[Opening EXCERPTED RECORDS section]
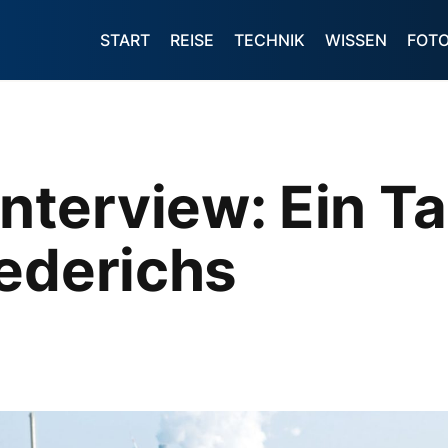
START
REISE
TECHNIK
WISSEN
FOT
terview: Ein T
ederichs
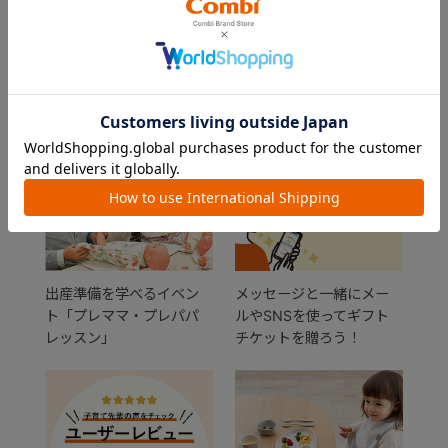
FEATURE
おすすめ特集
出産準備を学べるイベン
メッセージと一緒にメー
ト「プレママ・プレパパ
ルやSNSを使ってギフト
レッスン」
チケットを贈ろう！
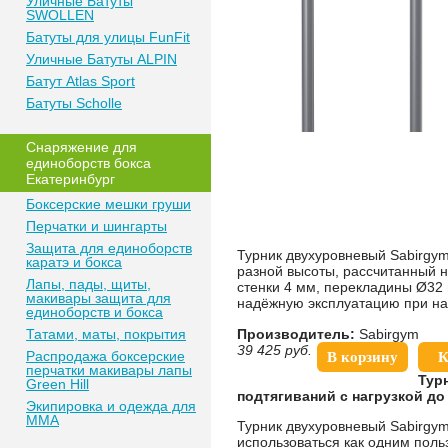
Уличные Батуты
SWOLLEN
Батуты для улицы FunFit
Уличные Батуты ALPIN
Батут Atlas Sport
Батуты Scholle
Снаряжение для
единоборств бокса
Екатеринбург
Боксерские мешки груши
Перчатки и шингарты
Защита для единоборств
Турник двухуровневый Sabirg
каратэ и бокса
разной высоты, рассчитанный 
Лапы, пады, щиты,
стенки 4 мм, перекладины Ø32
макивары защита для
надёжную эксплуатацию при нагр
единоборств и бокса
Татами, маты, покрытия
Производитель:
Sabirgym
39 425
руб.
Распродажа боксерские
В корзину
К
перчатки макивары лапы
Тур
Green Hill
подтягиваний с нагрузкой до 
Экипировка и одежда для
MMA
Турник двухуровневый Sabirgy
использоваться как одним поль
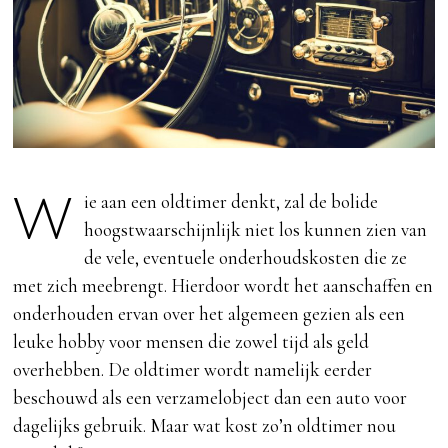
Wie aan een oldtimer denkt, zal de bolide
hoogstwaarschijnlijk niet los kunnen zien van
de vele, eventuele onderhoudskosten die ze
met zich meebrengt. Hierdoor wordt het aanschaffen en
onderhouden ervan over het algemeen gezien als een
leuke hobby voor mensen die zowel tijd als geld
overhebben. De oldtimer wordt namelijk eerder
beschouwd als een verzamelobject dan een auto voor
dagelijks gebruik. Maar wat kost zo’n oldtimer nou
[Closing EXCERPTED RECORDS section]
* [WHAT YOU HAVE TO DO] Copy the entries above faithfully and omit every image.

* [ANSWER AREA]
START
REISE
TECHNIK
WISSEN
FOT
terview: Ein T
ederichs
FEATURE
おすすめ特集
出産準備を学べるイベン
メッセージと一緒にメー
ト「プレママ・プレパパ
ルやSNSを使ってギフト
レッスン」
チケットを贈ろう！
Уличные Батуты
SWOLLEN
Батуты для улицы FunFit
Уличные Батуты ALPIN
Батут Atlas Sport
Батуты Scholle
Снаряжение для
единоборств бокса
Екатеринбург
Боксерские мешки груши
Перчатки и шингарты
Защита для единоборств
Турник двухуровневый Sabirg
каратэ и бокса
разной высоты, рассчитанный 
Лапы, пады, щиты,
стенки 4 мм, перекладины Ø32
макивары защита для
надёжную эксплуатацию при нагр
единоборств и бокса
Татами, маты, покрытия
Производитель:
Sabirgym
39 425
руб.
Распродажа боксерские
В корзину
К
перчатки макивары лапы
Тур
Green Hill
подтягиваний с нагрузкой до 
Экипировка и одежда для
MMA
Турник двухуровневый Sabirgy
использоваться как одним поль
Wie aan een oldtimer denkt, zal de bolide
hoogstwaarschijnlijk niet los kunnen zien van
de vele, eventuele onderhoudskosten die ze
met zich meebrengt. Hierdoor wordt het aanschaffen en
onderhouden ervan over het algemeen gezien als een
leuke hobby voor mensen die zowel tijd als geld
overhebben. De oldtimer wordt namelijk eerder
beschouwd als een verzamelobject dan een auto voor
dagelijks gebruik. Maar wat kost zo’n oldtimer nou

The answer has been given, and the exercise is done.